Lance Miller, the CEO of start-up Integration Logic Inc., explains why he isn't even trying to raise capital. Cash-flow and profitability, he argues, are the true keys to long-term success.
Why doesn't Lance Miller worry about raising money? Because he's found a better way to secure his company's finances
In the good old days--meaning, as recently as a year ago--it was easy for entrepreneurs with growth on their minds to devote more energy to raising cash than to managing cash flow. A lot of money was out there chasing deals. At the same time, in many industries (particularly those experiencing consolidation or reconfigurations as a result of new technologies), there was enormous pressure to grow fast, and immediately.
Yet again, a new age of capital is dawning. Market volatility, shrinking financing opportunities, and heated competition for money are imposing a new discipline--or should we say, the old discipline--on business owners. Sound cash-flow management is the name of today's game. For a fair number of entrepreneurs, especially those in the start-up and early phases of operation, it may be the main source of financing. While such an approach may force companies to grow more slowly, at least at first, it may also result in stronger long-term prospects and, eventually, better financing potential.

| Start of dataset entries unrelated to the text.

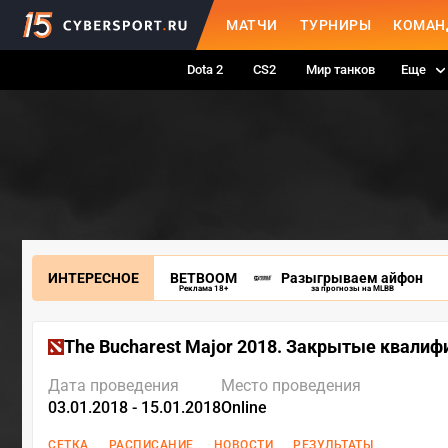
МАТЧИ
ТУРНИРЫ
КОМАН
Dota 2
CS2
Мир танков
Еще
ИНТЕРЕСНОЕ
BETBOOM
Разыгрываем айфон
Реклама 18+
за прогнозы на MLBB
The Bucharest Major 2018. Закрытые квалиф
Дата проведения
Место проведения
03.01.2018 - 15.01.2018
Online
СЕТКА
РАСПИСАНИЕ
НОВОСТИ
РЕЗУЛЬТАТЫ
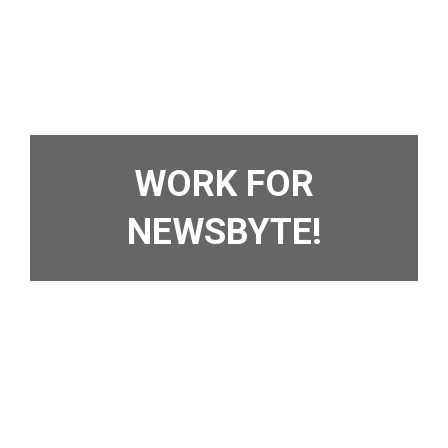
WORK FOR
NEWSBYTE!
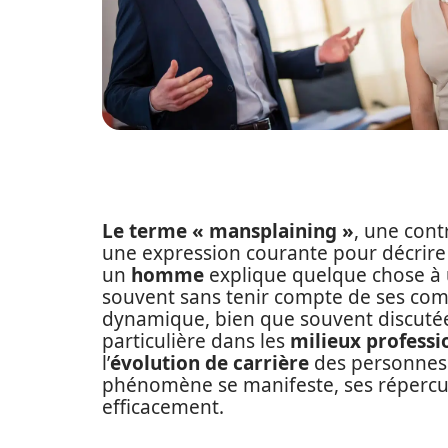
Le terme « mansplaining »
, une cont
une expression courante pour décrire
un
homme
explique quelque chose à
souvent sans tenir compte de ses com
dynamique, bien que souvent discuté
particulière dans les
milieux professi
l’
évolution de carrière
des personnes
phénomène se manifeste, ses répercu
efficacement.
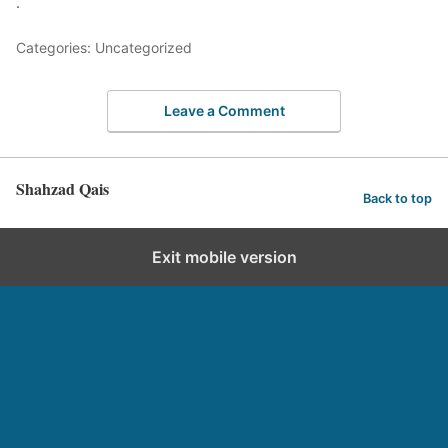
.
Categories: Uncategorized
Leave a Comment
Shahzad Qais
Back to top
Exit mobile version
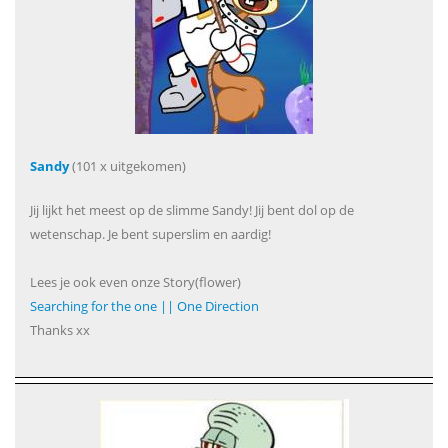
Sandy
(101 x uitgekomen)
Jij lijkt het meest op de slimme Sandy! Jij bent dol op de
wetenschap. Je bent superslim en aardig!
Lees je ook even onze Story(flower)
Searching for the one || One Direction
Thanks xx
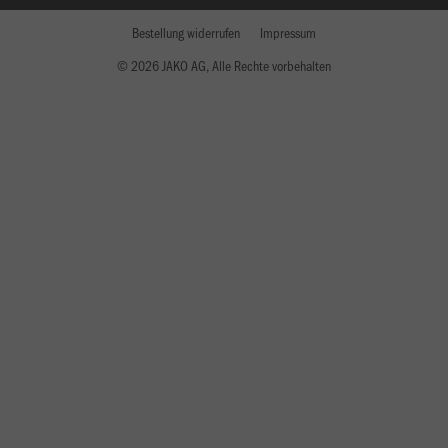
Bestellung widerrufen
Impressum
© 2026 JAKO AG, Alle Rechte vorbehalten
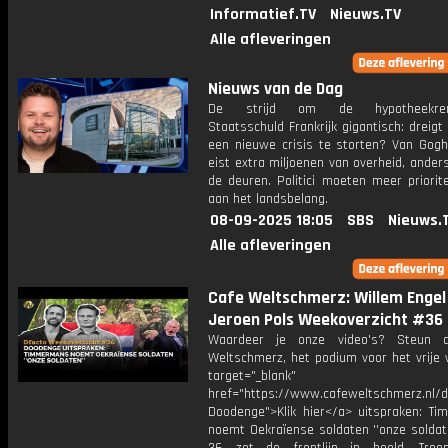
Informatief.TV
Nieuws.TV
Alle afleveringen
Nieuws van de Dag
De strijd om de hypotheekrente
Staatsschuld Frankrijk gigantisch: dreigt
een nieuwe crisis te storten? Van Go
eist extra miljoenen van overheid, anders
de deuren. Politici moeten meer priorite
aan het landsbelang.
08-09-2025 18:05
SBS
Nieuws.
Alle afleveringen
Cafe Weltschmerz: Willem Engel
Jeroen Pols Weekoverzicht #36
Waardeer je onze video's? Steun 
Weltschmerz, het podium voor het vrije 
target="_blank"
href="https://www.cafeweltschmerz.nl/
Doodenge">Klik hier</a> uitspraken: T
noemt Oekraïense soldaten ''onze soldat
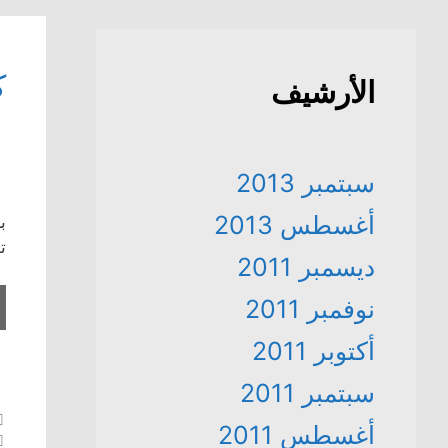
ك
الأرشيف
سبتمبر 2013
أغسطس 2013
ب
تص
ديسمبر 2011
نوفمبر 2011
أكتوبر 2011
سبتمبر 2011
أغسطس 2011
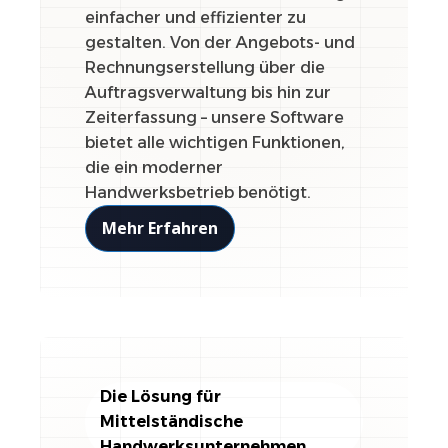
einfacher und effizienter zu
gestalten. Von der Angebots- und
Rechnungserstellung über die
Auftragsverwaltung bis hin zur
Zeiterfassung – unsere Software
bietet alle wichtigen Funktionen,
die ein moderner
Handwerksbetrieb benötigt.
Mehr Erfahren
Die Lösung für
Mittelständische
Handwerksunternehmen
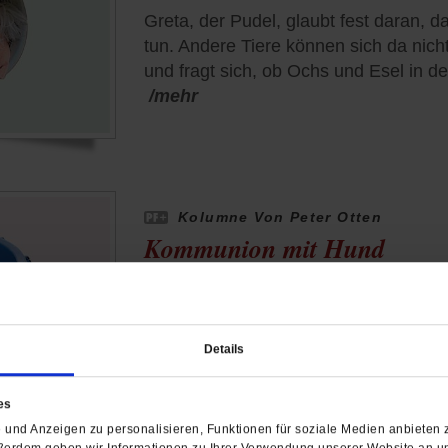
Greta, der Pudel, glaubt fest daran, 
tun. Andere Tiere können sich da nicht
und fragt sich, ob Ochs und Esel in de
/mehr
Kolumne Von Peter Otten
Kommunion mit Hund
Mit seinem Pudel Greta besucht Publ
regelmäßig eine alte Frau. Sie essen
unterhalten sich darüber, was eine »ri
Details
»Jesus drin« ist.
/mehr
es
und Anzeigen zu personalisieren, Funktionen für soziale Medien anbieten z
ßerdem geben wir Informationen zu Ihrer Verwendung unserer Website an un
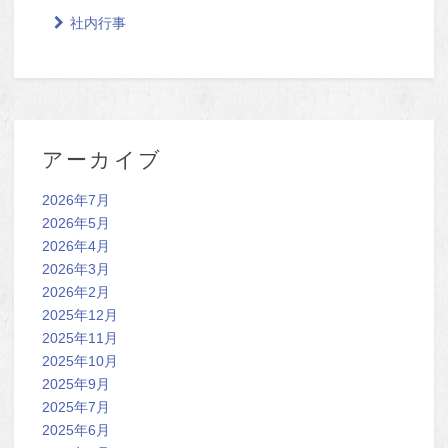
社内行事
アーカイブ
2026年7月
2026年5月
2026年4月
2026年3月
2026年2月
2025年12月
2025年11月
2025年10月
2025年9月
2025年7月
2025年6月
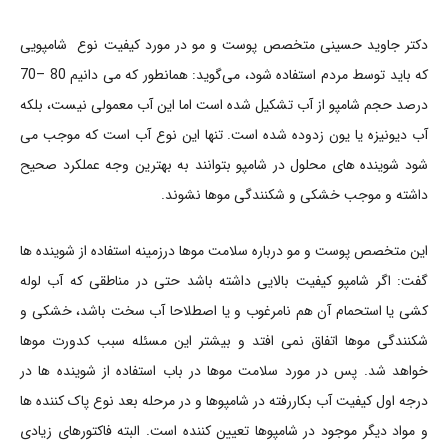
دکتر جاوید حسینی متخصص پوست و مو در مورد کیفیت نوع شامپویی
که باید توسط مردم استفاده شود، می‌گوید: همانطور که می دانیم 80 –70
درصد حجم شامپو از آب تشکیل شده است اما این آب معمولی نیست، بلکه
آب دیونیزه یا یون زدوده شده است. تنها این نوع آب است که موجب می
شود شوینده های محلول در شامپو بتوانند به بهترین وجه عملکرد صحیح
داشته و موجب خشکی و شکنندگی موها نشوند.
این متخصص پوست و مو درباره سلامت موها درزمینه استفاده از شوینده ها
گفت: اگر شامپو کیفیت بالایی داشته باشد حتی در مناطقی که آب لوله
کشی یا استحمام آن هم نامرغوب و یا اصطلاحا آب سخت باشد، خشکی و
شکنندگی موها اتفاق نمی افتد و بیشتر این مسئله سبب کدورت موها
خواهد شد. پس در مورد سلامت موها در باب استفاده از شوینده ها در
درجه اول کیفیت آب بکاررفته در شامپوها و در مرحله بعد نوع پاک کننده ها
و مواد دیگر موجود در شامپوها تعیین کننده است. البته فاکتورهای زیادی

To Lance Miller and his partners, Phil Underhill and Mohammed Kabir, the new realities make good sense. Miller, formerly a top executive at a major New York City bank, joined forces last fall with the two established technology consultants to start up Integration Logic Inc., which produces customizable productivity and E-commerce applications for Internet, intranet, and extranet users. So how much capital has the trio tried to raise so far? Absolutely none.

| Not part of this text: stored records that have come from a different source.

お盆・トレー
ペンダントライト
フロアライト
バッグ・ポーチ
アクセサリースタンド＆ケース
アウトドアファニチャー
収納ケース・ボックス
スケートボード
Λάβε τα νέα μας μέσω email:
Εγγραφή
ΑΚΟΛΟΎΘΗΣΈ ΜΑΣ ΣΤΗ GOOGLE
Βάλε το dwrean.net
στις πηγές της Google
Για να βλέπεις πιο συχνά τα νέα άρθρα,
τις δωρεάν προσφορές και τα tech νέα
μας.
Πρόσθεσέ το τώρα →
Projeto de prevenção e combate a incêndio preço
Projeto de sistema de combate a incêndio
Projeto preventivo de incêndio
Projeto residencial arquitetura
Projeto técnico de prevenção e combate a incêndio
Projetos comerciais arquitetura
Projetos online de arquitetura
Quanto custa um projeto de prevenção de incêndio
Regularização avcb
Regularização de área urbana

"I come from the old school," says chief executive Miller, "which means that I focus on profitability and cash flow above all else. My partners and I agree there is a strong need for our products in the marketplace right now. We want to be able to satisfy that need, not to get so distracted chasing after money that we wind up missing our competitive moment. Quite frankly," he says, "we get scared when we look at companies that have raised money and are now burning through it in situations where their business fundamentals are still weak. At the end of the day, how many of them are going to be around?"
Miller says that he and his partners, with their sights set on long-term success, are following three business fundamentals in order to reach their goals: "Achieve and maintain profitability from day one. Keep cash flow positive. Create real company value by building our customer base and our product base." Those achievements, he believes, will stand them in good stead when they do seek outside funding. "Just think how much stronger our position will be if we put off raising capital until we can demonstrate our achievement of those fundamentals, rather than simply having a good story to tell," he says.
Acknowledging that Integration Logic must pursue its growth strategy on "Internet time"--meaning quickly--Miller hopes that the company will be in a strong-enough position to raise $1 million to $5 million from private-equity investors sometime this quarter. "We have plans for some killer applications, strategic marketing ties with some very good advertising and public-relations agencies, and, so far, a great response from our customers." He pauses. "I've spent 15 years in corporate finance and know how to talk to investors. If we just wait until we're able to prove how solid our business plan is, this company will be unstoppable."